This will be my last letter to you. I've realized that I will never ever be good enough for you and no matter how much effort I put in, you will never like me. I'm not sorry that I felt something for you, because I believe that in some way, you changed me for the better. You taught me to love myself even more because not everyone will give me the love and attention that I will crave for and deserve. Thank you for giving me roughly 10 months of pain, joy and unrequited love. Thank you for being there when I didn't need you. Thank you for not replying to my text messages and only attempting to text me when I was so close to forgetting you. Thank you for coming at the wrong time. Thank you for giving me false hope that I almost always depended on. Thank you for making me look stupid in I-can't-count-anymore-because-it's-too-many times. Thanks for letting me depend on your opinions, when I shouldn't have. Thanks for the stories you told me. Thanks for sometimes sharing your life with me, even though I know you think I'm not worthy to hear it. Thanks for using me to continuously build your confidence, while I get left with none. Thank you for everything you wanted and everything I didn't get.
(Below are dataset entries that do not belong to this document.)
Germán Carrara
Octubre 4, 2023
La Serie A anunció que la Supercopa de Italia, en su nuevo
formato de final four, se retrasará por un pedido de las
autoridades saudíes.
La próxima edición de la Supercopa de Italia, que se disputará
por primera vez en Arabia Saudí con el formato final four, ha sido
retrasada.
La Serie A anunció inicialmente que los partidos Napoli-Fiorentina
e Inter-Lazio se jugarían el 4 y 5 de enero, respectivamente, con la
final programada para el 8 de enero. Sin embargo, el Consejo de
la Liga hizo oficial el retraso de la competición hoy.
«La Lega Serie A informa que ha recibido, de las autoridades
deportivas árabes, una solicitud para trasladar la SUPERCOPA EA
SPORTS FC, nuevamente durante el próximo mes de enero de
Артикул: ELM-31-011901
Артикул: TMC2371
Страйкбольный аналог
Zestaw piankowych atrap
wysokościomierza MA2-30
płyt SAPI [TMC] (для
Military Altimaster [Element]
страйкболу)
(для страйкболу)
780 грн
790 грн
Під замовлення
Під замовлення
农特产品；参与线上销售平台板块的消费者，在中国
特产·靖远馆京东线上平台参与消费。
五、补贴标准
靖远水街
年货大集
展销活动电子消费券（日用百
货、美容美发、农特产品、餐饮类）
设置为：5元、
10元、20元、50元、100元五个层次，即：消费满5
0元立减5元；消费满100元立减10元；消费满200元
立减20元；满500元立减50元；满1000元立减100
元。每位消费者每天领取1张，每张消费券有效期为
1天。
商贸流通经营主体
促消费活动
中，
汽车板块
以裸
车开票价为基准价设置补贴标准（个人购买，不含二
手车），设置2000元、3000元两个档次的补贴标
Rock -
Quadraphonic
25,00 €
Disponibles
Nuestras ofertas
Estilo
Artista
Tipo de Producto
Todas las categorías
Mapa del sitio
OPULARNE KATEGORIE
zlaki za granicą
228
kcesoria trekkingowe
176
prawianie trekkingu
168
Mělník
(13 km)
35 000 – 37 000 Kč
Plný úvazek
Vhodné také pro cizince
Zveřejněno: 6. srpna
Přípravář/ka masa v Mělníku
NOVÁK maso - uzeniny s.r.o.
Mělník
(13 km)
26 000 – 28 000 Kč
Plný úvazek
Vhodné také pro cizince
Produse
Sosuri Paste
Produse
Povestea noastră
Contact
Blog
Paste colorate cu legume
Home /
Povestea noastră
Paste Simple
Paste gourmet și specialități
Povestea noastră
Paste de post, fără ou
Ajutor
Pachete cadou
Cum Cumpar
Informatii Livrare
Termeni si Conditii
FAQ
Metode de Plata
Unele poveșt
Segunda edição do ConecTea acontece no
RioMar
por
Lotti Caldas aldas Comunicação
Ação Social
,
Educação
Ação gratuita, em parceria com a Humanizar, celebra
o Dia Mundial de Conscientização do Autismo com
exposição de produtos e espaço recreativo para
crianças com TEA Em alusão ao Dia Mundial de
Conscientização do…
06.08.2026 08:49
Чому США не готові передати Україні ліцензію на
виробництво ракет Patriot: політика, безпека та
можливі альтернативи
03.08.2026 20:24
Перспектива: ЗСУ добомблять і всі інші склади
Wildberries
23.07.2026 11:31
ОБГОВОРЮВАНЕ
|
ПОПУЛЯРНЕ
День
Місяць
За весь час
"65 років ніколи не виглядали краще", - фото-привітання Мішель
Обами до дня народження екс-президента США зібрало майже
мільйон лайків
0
Sorry that I wasn't good enough for you. Sorry that I could never match up to the girls you wanted. Sorry that I'm stupid at times. I'm sorry that I make no sense at all because that's what I am when I'm with you. Sorry for being ugly or fat. Sorry for having fat legs or too many pimples or scars or anything that you don't like about me.
I wanted your love, but I don't anymore. I don't want to be stuck with a person who wouldn't appreciate me.
This is who I am. And I'm getting over you. FINALLY.